Transcribe each record exactly, but omit pictures.

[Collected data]
++++
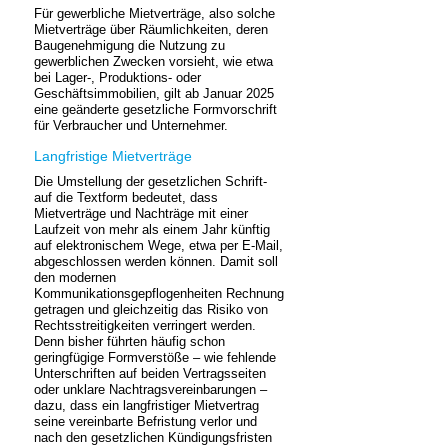
Für gewerbliche Mietverträge, also solche
Mietverträge über Räumlichkeiten, deren
Baugenehmigung die Nutzung zu
gewerblichen Zwecken vorsieht, wie etwa
bei Lager-, Produktions- oder
Geschäftsimmobilien, gilt ab Januar 2025
eine geänderte gesetzliche Formvorschrift
für Verbraucher und Unternehmer.
Langfristige Mietverträge
Die Umstellung der gesetzlichen Schrift-
auf die Textform bedeutet, dass
Mietverträge und Nachträge mit einer
Laufzeit von mehr als einem Jahr künftig
auf elektronischem Wege, etwa per E-Mail,
abgeschlossen werden können. Damit soll
den modernen
Kommunikationsgepflogenheiten Rechnung
getragen und gleichzeitig das Risiko von
Rechtsstreitigkeiten verringert werden.
Denn bisher führten häufig schon
geringfügige Formverstöße – wie fehlende
Unterschriften auf beiden Vertragsseiten
oder unklare Nachtragsvereinbarungen –
dazu, dass ein langfristiger Mietvertrag
seine vereinbarte Befristung verlor und
nach den gesetzlichen Kündigungsfristen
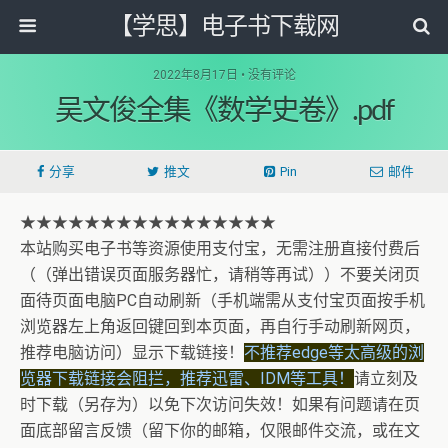
【学思】电子书下载网
2022年8月17日 • 没有评论
吴文俊全集《数学史卷》.pdf
分享
推文
Pin
邮件
★★★★★★★★★★★★★★★★
本站购买电子书等资源使用支付宝，无需注册直接付费后
（（弹出错误页面服务器忙，请稍等再试））不要关闭页
面待页面电脑PC自动刷新（手机端需从支付宝页面按手机
浏览器左上角返回键回到本页面，再自行手动刷新网页，
推荐电脑访问）显示下载链接！
不推荐edge等太高级的浏
览器下载链接会阻拦，推荐迅雷、IDM等工具！
请立刻及
时下载（另存为）以免下次访问失效！如果有问题请在页
面底部留言反馈（留下你的邮箱，仅限邮件交流，或在文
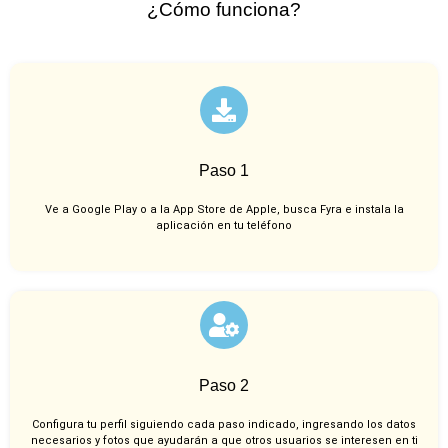
¿Cómo funciona?
Paso 1
Ve a Google Play o a la App Store de Apple, busca Fyra e instala la
aplicación en tu teléfono
Paso 2
Configura tu perfil siguiendo cada paso indicado, ingresando los datos
necesarios y fotos que ayudarán a que otros usuarios se interesen en ti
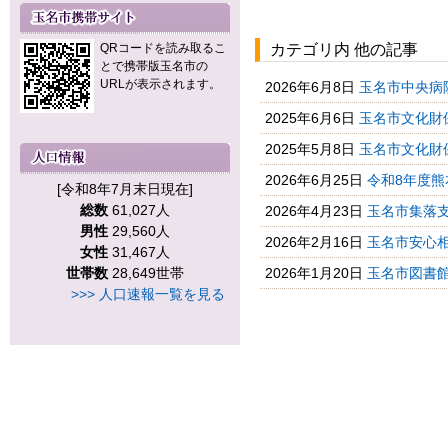
QRコードを読み取るこ
カテゴリ内 他の記事
とで携帯版玉名市の
URLが表示されます。
2026年6月8日
玉名市中央病
2025年6月6日
玉名市文化財
2025年5月8日
玉名市文化財
2026年6月25日
令和8年度熊
[令和8年7月末日現在]
総数
61,027人
2026年4月23日
玉名市集落支
男性
29,560人
2026年2月16日
玉名市安心相
女性
31,467人
世帯数
28,649世帯
2026年1月20日
玉名市図書館
>>> 人口速報一覧を見る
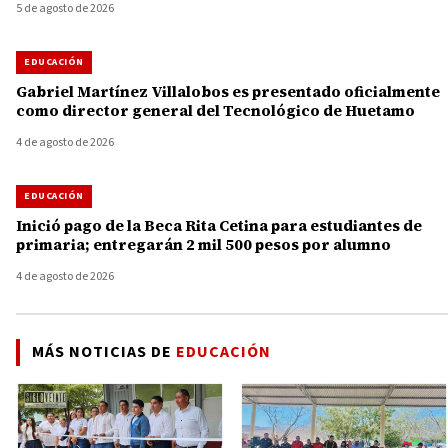
5 de agosto de 2026
EDUCACIÓN
Gabriel Martínez Villalobos es presentado oficialmente
como director general del Tecnológico de Huetamo
4 de agosto de 2026
EDUCACIÓN
Inició pago de la Beca Rita Cetina para estudiantes de
primaria; entregarán 2 mil 500 pesos por alumno
4 de agosto de 2026
MÁS NOTICIAS DE
EDUCACIÓN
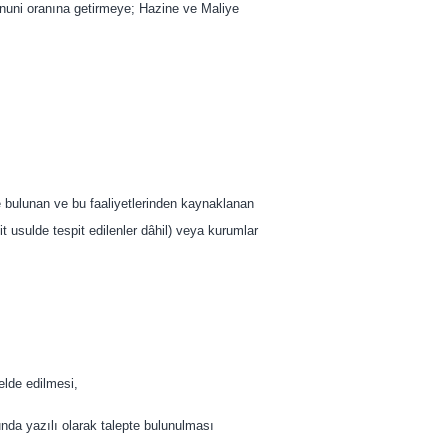
kanuni oranına getirmeye; Hazine ve Maliye
e bulunan ve bu faaliyetlerinden kaynaklanan
it usulde tespit edilenler dâhil) veya kurumlar
,
elde edilmesi,
nda yazılı olarak talepte bulunulması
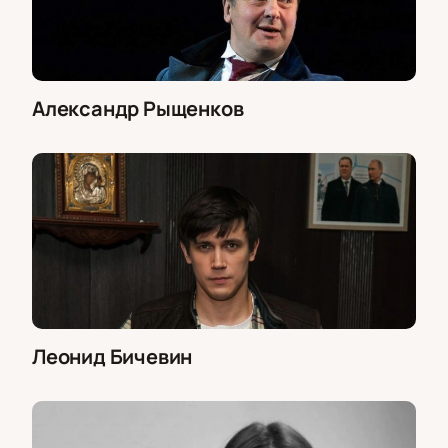
Александр Рыщенков
Леонид Бичевин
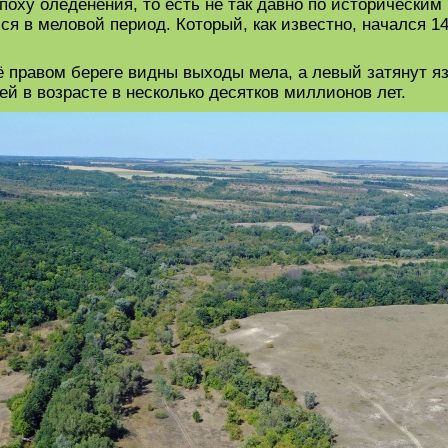
поху оледенения, то есть не так давно по историческим
 в меловой период. Который, как известно, начался 145
её правом береге видны выходы мела, а левый затянут я
ей в возрасте в несколько десятков миллионов лет.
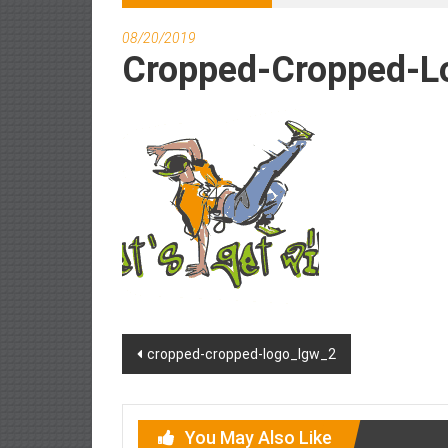
08/20/2019
Cropped-Cropped-L
Post
cropped-cropped-logo_lgw_2
navigation
You May Also Like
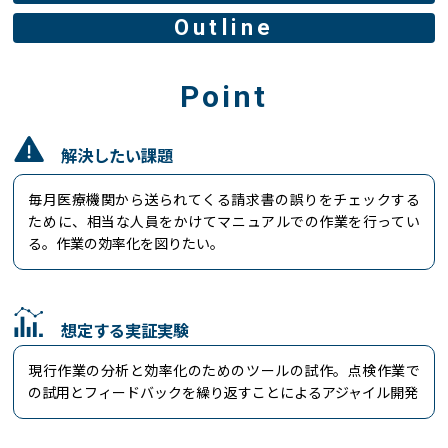
Outline
Point
解決したい課題
毎月医療機関から送られてくる請求書の誤りをチェックする
ために、相当な人員をかけてマニュアルでの作業を行ってい
る。作業の効率化を図りたい。
想定する実証実験
現行作業の分析と効率化のためのツールの試作。点検作業で
の試用とフィードバックを繰り返すことによるアジャイル開発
++++
Response for this exercise.
Für gewerbliche Mietverträge, also solche
Mietverträge über Räumlichkeiten, deren
Baugenehmigung die Nutzung zu
gewerblichen Zwecken vorsieht, wie etwa
bei Lager-, Produktions- oder
Geschäftsimmobilien, gilt ab Januar 2025
eine geänderte gesetzliche Formvorschrift
für Verbraucher und Unternehmer.
Langfristige Mietverträge
Die Umstellung der gesetzlichen Schrift-
auf die Textform bedeutet, dass
Mietverträge und Nachträge mit einer
Laufzeit von mehr als einem Jahr künftig
auf elektronischem Wege, etwa per E-Mail,
abgeschlossen werden können. Damit soll
den modernen
Kommunikationsgepflogenheiten Rechnung
getragen und gleichzeitig das Risiko von
Rechtsstreitigkeiten verringert werden.
Denn bisher führten häufig schon
geringfügige Formverstöße – wie fehlende
Unterschriften auf beiden Vertragsseiten
oder unklare Nachtragsvereinbarungen –
dazu, dass ein langfristiger Mietvertrag
seine vereinbarte Befristung verlor und
nach den gesetzlichen Kündigungsfristen
【学思】电子书下载网
2022年8月17日 • 没有评论
吴文俊全集《数学史卷》.pdf
分享
推文
Pin
邮件
★★★★★★★★★★★★★★★★
本站购买电子书等资源使用支付宝，无需注册直接付费后
（（弹出错误页面服务器忙，请稍等再试））不要关闭页
面待页面电脑PC自动刷新（手机端需从支付宝页面按手机
浏览器左上角返回键回到本页面，再自行手动刷新网页，
推荐电脑访问）显示下载链接！
不推荐edge等太高级的浏
览器下载链接会阻拦，推荐迅雷、IDM等工具！
请立刻及
时下载（另存为）以免下次访问失效！如果有问题请在页
面底部留言反馈（留下你的邮箱，仅限邮件交流，或在文
¿Cómo funciona?
Paso 1
Ve a Google Play o a la App Store de Apple, busca Fyra e instala la
aplicación en tu teléfono
Paso 2
Configura tu perfil siguiendo cada paso indicado, ingresando los datos
necesarios y fotos que ayudarán a que otros usuarios se interesen en ti
QRコードを読み取るこ
カテゴリ内 他の記事
とで携帯版玉名市の
URLが表示されます。
2026年6月8日
玉名市中央病
2025年6月6日
玉名市文化財
2025年5月8日
玉名市文化財
2026年6月25日
令和8年度熊
[令和8年7月末日現在]
総数
61,027人
2026年4月23日
玉名市集落支
男性
29,560人
2026年2月16日
玉名市安心相
女性
31,467人
世帯数
28,649世帯
2026年1月20日
玉名市図書館
>>> 人口速報一覧を見る
5 de agosto de 2026
EDUCACIÓN
Gabriel Martínez Villalobos es presentado oficialmente
como director general del Tecnológico de Huetamo
4 de agosto de 2026
EDUCACIÓN
Inició pago de la Beca Rita Cetina para estudiantes de
primaria; entregarán 2 mil 500 pesos por alumno
4 de agosto de 2026
MÁS NOTICIAS DE
EDUCACIÓN
kanuni oranına getirmeye; Hazine ve Maliye
e bulunan ve bu faaliyetlerinden kaynaklanan
it usulde tespit edilenler dâhil) veya kurumlar
,
elde edilmesi,
nda yazılı olarak talepte bulunulması
Александр Рыщенков
Леонид Бичевин
поху оледенения, то есть не так давно по историческим
 в меловой период. Который, как известно, начался 145
её правом береге видны выходы мела, а левый затянут я
ей в возрасте в несколько десятков миллионов лет.
08/20/2019
Cropped-Cropped-L
Post
cropped-cropped-logo_lgw_2
navigation
You May Also Like
Outline
Point
解決したい課題
毎月医療機関から送られてくる請求書の誤りをチェックする
ために、相当な人員をかけてマニュアルでの作業を行ってい
る。作業の効率化を図りたい。
想定する実証実験
現行作業の分析と効率化のためのツールの試作。点検作業で
の試用とフィードバックを繰り返すことによるアジャイル開発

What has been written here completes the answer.